- **Data for the task**:

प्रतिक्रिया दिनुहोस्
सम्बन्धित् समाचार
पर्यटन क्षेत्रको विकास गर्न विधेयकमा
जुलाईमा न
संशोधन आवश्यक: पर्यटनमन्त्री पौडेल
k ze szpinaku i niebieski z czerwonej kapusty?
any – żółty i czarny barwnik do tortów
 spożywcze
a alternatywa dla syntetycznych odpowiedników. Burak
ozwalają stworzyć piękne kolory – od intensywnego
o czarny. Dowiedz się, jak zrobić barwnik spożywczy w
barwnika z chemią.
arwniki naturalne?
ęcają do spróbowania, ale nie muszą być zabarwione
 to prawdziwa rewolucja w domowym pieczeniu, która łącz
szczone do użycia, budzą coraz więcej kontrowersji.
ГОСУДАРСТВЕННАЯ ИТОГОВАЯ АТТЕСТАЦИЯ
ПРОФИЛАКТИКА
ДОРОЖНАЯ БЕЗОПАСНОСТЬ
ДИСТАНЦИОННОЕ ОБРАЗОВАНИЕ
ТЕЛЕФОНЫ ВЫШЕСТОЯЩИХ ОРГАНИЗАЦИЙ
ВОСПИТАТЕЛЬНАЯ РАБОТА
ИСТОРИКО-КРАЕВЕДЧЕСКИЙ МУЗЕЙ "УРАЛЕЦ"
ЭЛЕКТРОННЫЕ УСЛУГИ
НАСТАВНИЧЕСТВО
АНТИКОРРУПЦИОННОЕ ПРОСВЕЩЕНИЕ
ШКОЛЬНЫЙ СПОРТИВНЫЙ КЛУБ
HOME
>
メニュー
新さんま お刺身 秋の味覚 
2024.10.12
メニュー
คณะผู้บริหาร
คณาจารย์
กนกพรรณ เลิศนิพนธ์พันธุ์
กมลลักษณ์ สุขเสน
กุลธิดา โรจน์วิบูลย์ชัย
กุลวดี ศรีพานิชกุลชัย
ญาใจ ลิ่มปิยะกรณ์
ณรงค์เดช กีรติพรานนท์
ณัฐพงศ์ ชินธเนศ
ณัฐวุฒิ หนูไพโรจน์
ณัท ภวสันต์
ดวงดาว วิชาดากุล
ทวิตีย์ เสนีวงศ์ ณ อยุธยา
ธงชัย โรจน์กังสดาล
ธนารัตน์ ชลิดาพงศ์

- **Exercise**: Retype the whole listing without changing anything.

- **The answer**:
प्रतिक्रिया दिनुहोस्
सम्बन्धित् समाचार
पर्यटन क्षेत्रको विकास गर्न विधेयकमा
जुलाईमा न
संशोधन आवश्यक: पर्यटनमन्त्री पौडेल
k ze szpinaku i niebieski z czerwonej kapusty?
any – żółty i czarny barwnik do tortów
 spożywcze
a alternatywa dla syntetycznych odpowiedników. Burak
ozwalają stworzyć piękne kolory – od intensywnego
o czarny. Dowiedz się, jak zrobić barwnik spożywczy w
barwnika z chemią.
arwniki naturalne?
ęcają do spróbowania, ale nie muszą być zabarwione
 to prawdziwa rewolucja w domowym pieczeniu, która łącz
szczone do użycia, budzą coraz więcej kontrowersji.
ГОСУДАРСТВЕННАЯ ИТОГОВАЯ АТТЕСТАЦИЯ
ПРОФИЛАКТИКА
ДОРОЖНАЯ БЕЗОПАСНОСТЬ
ДИСТАНЦИОННОЕ ОБРАЗОВАНИЕ
ТЕЛЕФОНЫ ВЫШЕСТОЯЩИХ ОРГАНИЗАЦИЙ
ВОСПИТАТЕЛЬНАЯ РАБОТА
ИСТОРИКО-КРАЕВЕДЧЕСКИЙ МУЗЕЙ "УРАЛЕЦ"
ЭЛЕКТРОННЫЕ УСЛУГИ
НАСТАВНИЧЕСТВО
АНТИКОРРУПЦИОННОЕ ПРОСВЕЩЕНИЕ
ШКОЛЬНЫЙ СПОРТИВНЫЙ КЛУБ
HOME
>
メニュー
新さんま お刺身 秋の味覚 
2024.10.12
メニュー
คณะผู้บริหาร
คณาจารย์
กนกพรรณ เลิศนิพนธ์พันธุ์
กมลลักษณ์ สุขเสน
กุลธิดา โรจน์วิบูลย์ชัย
กุลวดี ศรีพานิชกุลชัย
ญาใจ ลิ่มปิยะกรณ์
ณรงค์เดช กีรติพรานนท์
ณัฐพงศ์ ชินธเนศ
ณัฐวุฒิ หนูไพโรจน์
ณัท ภวสันต์
ดวงดาว วิชาดากุล
ทวิตีย์ เสนีวงศ์ ณ อยุธยา
ธงชัย โรจน์กังสดาล
ธนารัตน์ ชลิดาพงศ์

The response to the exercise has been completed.